▶ TASK TO COMPLETE
A word-for-word copy of the following listing is needed. Leave out its images.

▶ RECORDS TO USE
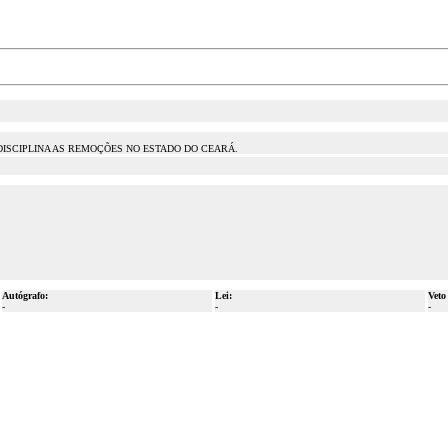
 DISCIPLINA AS REMOÇÕES NO ESTADO DO CEARÁ.
Autógrafo:
Lei:
Veto
-
-
-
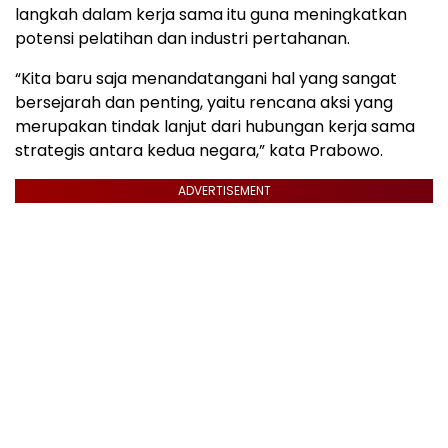
langkah dalam kerja sama itu guna meningkatkan
potensi pelatihan dan industri pertahanan.
“Kita baru saja menandatangani hal yang sangat
bersejarah dan penting, yaitu rencana aksi yang
merupakan tindak lanjut dari hubungan kerja sama
strategis antara kedua negara,” kata Prabowo.
ADVERTISEMENT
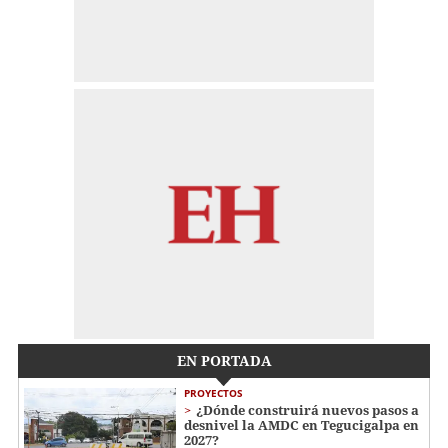
EN PORTADA
PROYECTOS
¿Dónde construirá nuevos pasos a
desnivel la AMDC en Tegucigalpa en
2027?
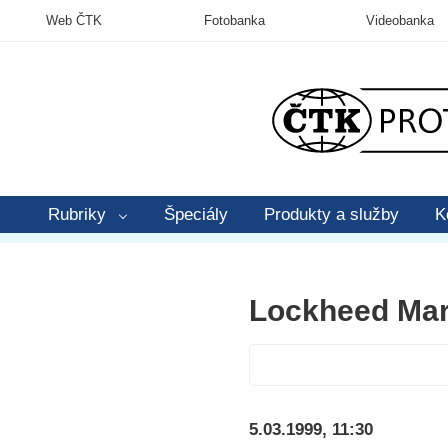
Web ČTK
Fotobanka
Videobanka
Rubriky
Špeciály
Produkty a služby
K
Lockheed Mart
5.03.1999, 11:30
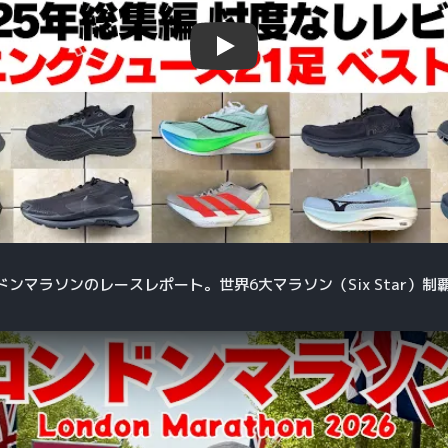
Play
ンドンマラソンのレースレポート。世界6大マラソン（Six Star）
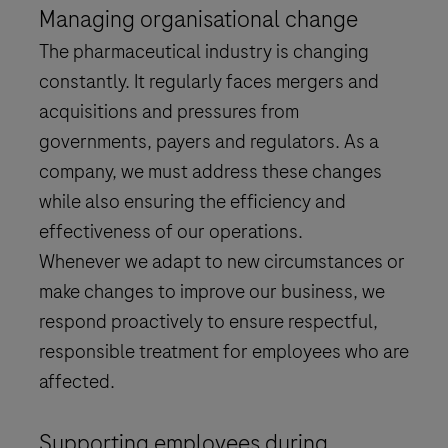
Managing organisational change
The pharmaceutical industry is changing
constantly. It regularly faces mergers and
acquisitions and pressures from
governments, payers and regulators. As a
company, we must address these changes
while also ensuring the efficiency and
effectiveness of our operations.
Whenever we adapt to new circumstances or
make changes to improve our business, we
respond proactively to ensure respectful,
responsible treatment for employees who are
affected.
Supporting employees during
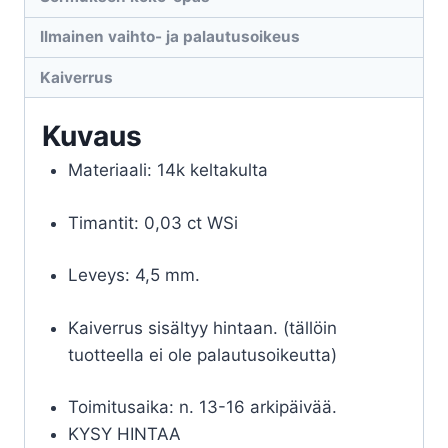
Ilmainen vaihto- ja palautusoikeus
Kaiverrus
Kuvaus
Materiaali: 14k keltakulta
Timantit: 0,03 ct WSi
Leveys: 4,5 mm.
Kaiverrus sisältyy hintaan. (tällöin
tuotteella ei ole palautusoikeutta)
Toimitusaika: n. 13-16 arkipäivää.
KYSY HINTAA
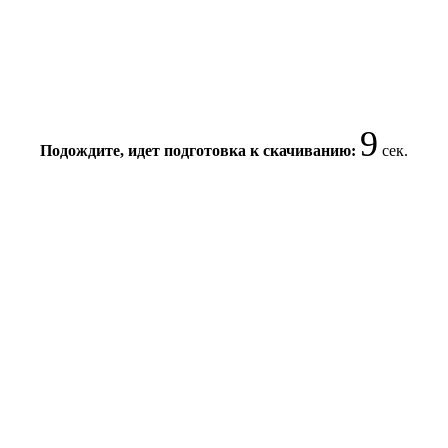
9
Подождите, идет подготовка к скачиванию:
сек.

▶ EXERCISE ANSWER
 DISCIPLINA AS REMOÇÕES NO ESTADO DO CEARÁ.
Autógrafo:
Lei:
Veto
-
-
-
langkah dalam kerja sama itu guna meningkatkan
potensi pelatihan dan industri pertahanan.
“Kita baru saja menandatangani hal yang sangat
bersejarah dan penting, yaitu rencana aksi yang
merupakan tindak lanjut dari hubungan kerja sama
strategis antara kedua negara,” kata Prabowo.
ADVERTISEMENT
EN PORTADA
PROYECTOS
¿Dónde construirá nuevos pasos a
desnivel la AMDC en Tegucigalpa en
2027?
Web ČTK
Fotobanka
Videobanka
Rubriky
Špeciály
Produkty a služby
K
Lockheed Mart
5.03.1999, 11:30
Play
ンドンマラソンのレースレポート。世界6大マラソン（Six Star）
Managing organisational change
The pharmaceutical industry is changing
constantly. It regularly faces mergers and
acquisitions and pressures from
governments, payers and regulators. As a
company, we must address these changes
while also ensuring the efficiency and
effectiveness of our operations.
Whenever we adapt to new circumstances or
make changes to improve our business, we
respond proactively to ensure respectful,
responsible treatment for employees who are
affected.
Supporting employees during
Ilmainen vaihto- ja palautusoikeus
Kaiverrus
Kuvaus
Materiaali: 14k keltakulta
Timantit: 0,03 ct WSi
Leveys: 4,5 mm.
Kaiverrus sisältyy hintaan. (tällöin
tuotteella ei ole palautusoikeutta)
Toimitusaika: n. 13-16 arkipäivää.
KYSY HINTAA
9
Подождите, идет подготовка к скачиванию:
сек.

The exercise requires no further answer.